What is being asked: Would you write out the whole listing below exactly as given?

Source material:
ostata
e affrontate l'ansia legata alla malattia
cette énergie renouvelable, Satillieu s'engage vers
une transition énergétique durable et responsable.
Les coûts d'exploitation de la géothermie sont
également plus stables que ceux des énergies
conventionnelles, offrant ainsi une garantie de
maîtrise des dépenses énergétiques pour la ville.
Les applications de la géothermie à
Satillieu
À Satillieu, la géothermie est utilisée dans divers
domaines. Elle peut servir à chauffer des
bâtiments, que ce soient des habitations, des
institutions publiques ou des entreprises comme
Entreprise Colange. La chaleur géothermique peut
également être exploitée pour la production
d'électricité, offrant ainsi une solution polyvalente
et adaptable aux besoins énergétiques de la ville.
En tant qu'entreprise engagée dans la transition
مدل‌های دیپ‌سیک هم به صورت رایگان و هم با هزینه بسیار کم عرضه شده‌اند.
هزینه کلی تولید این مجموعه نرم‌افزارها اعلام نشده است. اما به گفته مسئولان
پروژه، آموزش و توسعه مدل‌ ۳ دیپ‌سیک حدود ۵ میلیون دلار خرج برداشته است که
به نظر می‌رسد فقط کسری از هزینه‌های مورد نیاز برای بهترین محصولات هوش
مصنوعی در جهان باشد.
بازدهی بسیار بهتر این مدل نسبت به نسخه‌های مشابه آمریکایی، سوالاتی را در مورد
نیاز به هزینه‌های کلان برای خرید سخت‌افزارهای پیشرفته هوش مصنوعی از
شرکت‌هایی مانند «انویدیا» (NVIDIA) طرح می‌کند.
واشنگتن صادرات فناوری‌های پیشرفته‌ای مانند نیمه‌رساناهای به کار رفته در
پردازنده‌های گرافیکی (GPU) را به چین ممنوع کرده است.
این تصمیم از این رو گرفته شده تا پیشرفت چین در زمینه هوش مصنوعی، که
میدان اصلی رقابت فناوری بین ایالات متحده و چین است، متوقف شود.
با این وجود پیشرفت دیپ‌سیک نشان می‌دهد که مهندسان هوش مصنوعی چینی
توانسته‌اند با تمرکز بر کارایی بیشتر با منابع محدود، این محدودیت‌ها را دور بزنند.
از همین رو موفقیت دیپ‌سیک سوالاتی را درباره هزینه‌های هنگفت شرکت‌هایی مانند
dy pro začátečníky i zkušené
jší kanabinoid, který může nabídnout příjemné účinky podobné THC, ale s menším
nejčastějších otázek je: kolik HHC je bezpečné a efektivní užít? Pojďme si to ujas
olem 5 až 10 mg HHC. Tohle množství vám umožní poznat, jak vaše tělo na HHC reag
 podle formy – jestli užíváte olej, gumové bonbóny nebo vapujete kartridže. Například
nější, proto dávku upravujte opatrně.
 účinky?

The answer:
ostata
e affrontate l'ansia legata alla malattia
cette énergie renouvelable, Satillieu s'engage vers
une transition énergétique durable et responsable.
Les coûts d'exploitation de la géothermie sont
également plus stables que ceux des énergies
conventionnelles, offrant ainsi une garantie de
maîtrise des dépenses énergétiques pour la ville.
Les applications de la géothermie à
Satillieu
À Satillieu, la géothermie est utilisée dans divers
domaines. Elle peut servir à chauffer des
bâtiments, que ce soient des habitations, des
institutions publiques ou des entreprises comme
Entreprise Colange. La chaleur géothermique peut
également être exploitée pour la production
d'électricité, offrant ainsi une solution polyvalente
et adaptable aux besoins énergétiques de la ville.
En tant qu'entreprise engagée dans la transition
مدل‌های دیپ‌سیک هم به صورت رایگان و هم با هزینه بسیار کم عرضه شده‌اند.
هزینه کلی تولید این مجموعه نرم‌افزارها اعلام نشده است. اما به گفته مسئولان
پروژه، آموزش و توسعه مدل‌ ۳ دیپ‌سیک حدود ۵ میلیون دلار خرج برداشته است که
به نظر می‌رسد فقط کسری از هزینه‌های مورد نیاز برای بهترین محصولات هوش
مصنوعی در جهان باشد.
بازدهی بسیار بهتر این مدل نسبت به نسخه‌های مشابه آمریکایی، سوالاتی را در مورد
نیاز به هزینه‌های کلان برای خرید سخت‌افزارهای پیشرفته هوش مصنوعی از
شرکت‌هایی مانند «انویدیا» (NVIDIA) طرح می‌کند.
واشنگتن صادرات فناوری‌های پیشرفته‌ای مانند نیمه‌رساناهای به کار رفته در
پردازنده‌های گرافیکی (GPU) را به چین ممنوع کرده است.
این تصمیم از این رو گرفته شده تا پیشرفت چین در زمینه هوش مصنوعی، که
میدان اصلی رقابت فناوری بین ایالات متحده و چین است، متوقف شود.
با این وجود پیشرفت دیپ‌سیک نشان می‌دهد که مهندسان هوش مصنوعی چینی
توانسته‌اند با تمرکز بر کارایی بیشتر با منابع محدود، این محدودیت‌ها را دور بزنند.
از همین رو موفقیت دیپ‌سیک سوالاتی را درباره هزینه‌های هنگفت شرکت‌هایی مانند
dy pro začátečníky i zkušené
jší kanabinoid, který může nabídnout příjemné účinky podobné THC, ale s menším
nejčastějších otázek je: kolik HHC je bezpečné a efektivní užít? Pojďme si to ujas
olem 5 až 10 mg HHC. Tohle množství vám umožní poznat, jak vaše tělo na HHC reag
 podle formy – jestli užíváte olej, gumové bonbóny nebo vapujete kartridže. Například
nější, proto dávku upravujte opatrně.
 účinky?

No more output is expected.